For such a mix, Breakout DXB is an eclectic affair: it is has the entertainment of a music festival, the service of a restaurant, the intimacy of a lounge and the curiosity of a boutique market.

“It is a statement of intent,” Bolton says. “We want to say that the live events industry is resilient and we can turn the corner. So if you are asking me what is success? Then it is the ability for us to deliver a festival that is both entertaining and safe. And that’s a huge responsibility.”

Confidence will return

Taking heed and supporting the message are the traders taking part in Breakout DXB.

For Omar Kafafi and Omar Sahri, founders of Rebelz Of Society, they are glad to be mingling with customers again. The urban clothing line was only six months-old when the pandemic hit, causing a severe downturn of online sales. Kafafi says the label's appearance at the festival is the first physical promotional initiative the duo has undertaken since February.

Omar Sahri, left, and Omar Kafafi, founders of urban fashion line Rebelz Of Society. Saeed Saeed

“Everybody has been affected, some worse than others,” Kafafi says. “Even though we are not a brick and mortar operation, it was a tough situation because people, understandably, had different priorities when it comes to spending. So we basically had to hold on and be patient.”

Sahri is confident consumer confidence will return. “I think we are now reaching that realisation that life has to continue and go on,” he says. “You just have to be aware and manage that risk and all that comes with it.”

The eyes never lie

The cautious approach is partly behind Sarah Gojer’s visiting Breakout DXB a day prior to her closing night’s performance. Known as seasoned Dubai DJ Sara G, she came to the festival to see if her vibrant hip-hop, RnB and Deep House sets can resonate with a seated and masked crowd.

“It’s going to be fine because the eyes never lie,” she says. “From the stage, I can still see people’s eyes light up. Although they can’t dance around, you can still get a gauge by their movements that they are enjoying themselves.”

Just as importantly, Gojer will be savouring the experience, too.

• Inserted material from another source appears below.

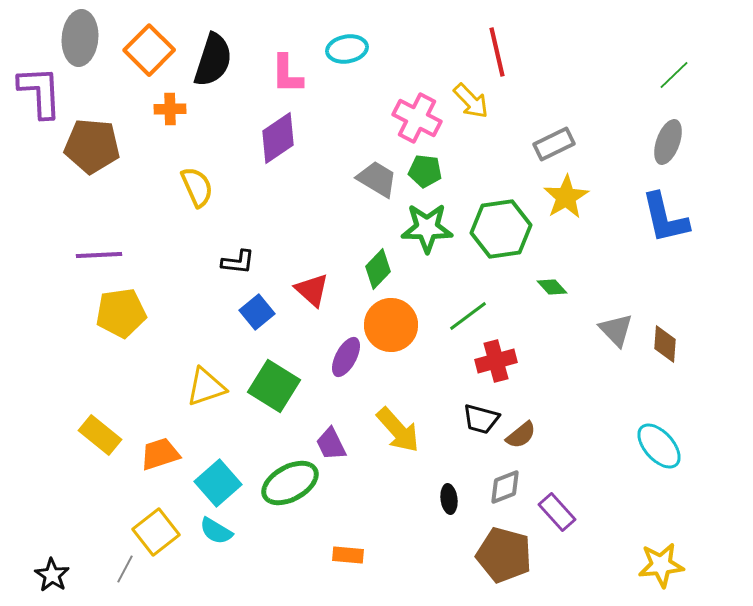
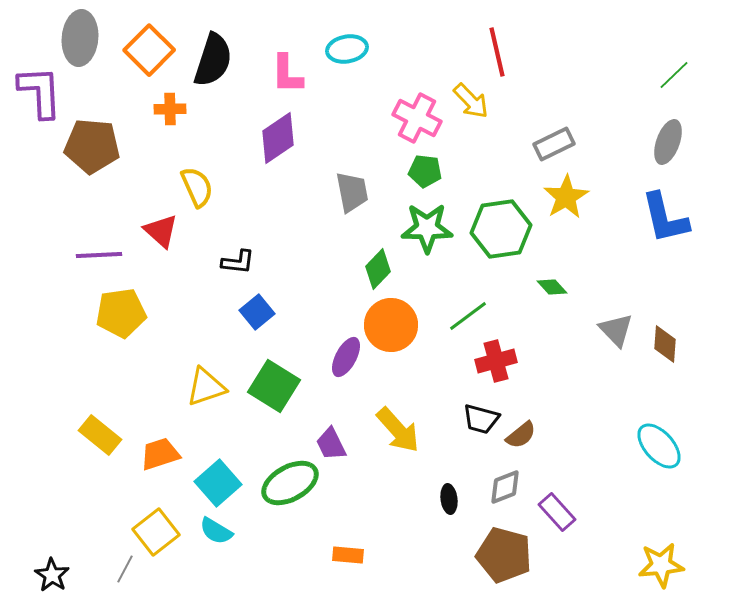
gray trapezoid at (377, 179): moved 25 px left, 13 px down; rotated 48 degrees clockwise
red triangle at (312, 290): moved 151 px left, 59 px up
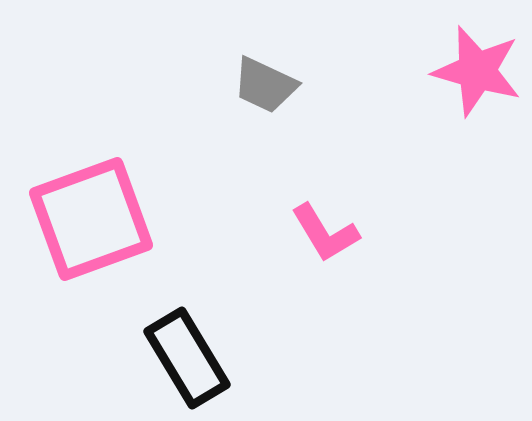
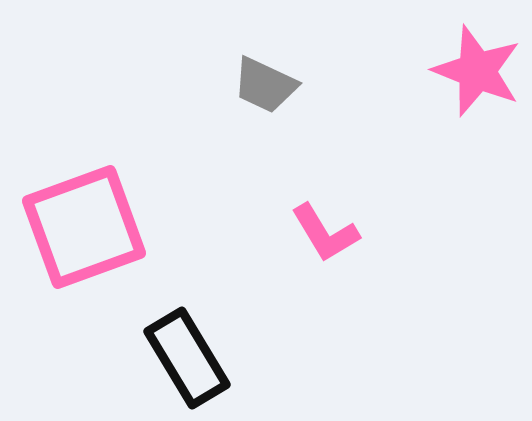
pink star: rotated 6 degrees clockwise
pink square: moved 7 px left, 8 px down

“This what this whole experience with the pandemic taught me,” she says. “As a DJ, Dubai is very much a city where you hustle for the next gig. Sometimes I can be playing a set and as it is about to end, I am already planning my next gig in my mind. Now that I am able to perform again after such a long time, I feel like I can enjoy what I am doing and be more in the moment.”

Soul singer Layla Kardan headlined the first night of Breakout DXB music festival. Hyku D Photography

Closing Friday’s music bill, which featured the fusion band Noon and Emirati singer Hamdan Al Abri, was the RnB singer Layla Kardan.

While admitting the new festival reality will take some time to get accustomed to, she is happy to play her part in the revival of the UAE’s live entertainment scene.

“As a performer, there is a lot of things to navigate for where you stand on stage to the way the crowd are placed. It is not the usual festival situation I am used to,” she says. “But I am glad such an event is on. Everyone is learning as they go and the whole thing now is to just keep going forward.”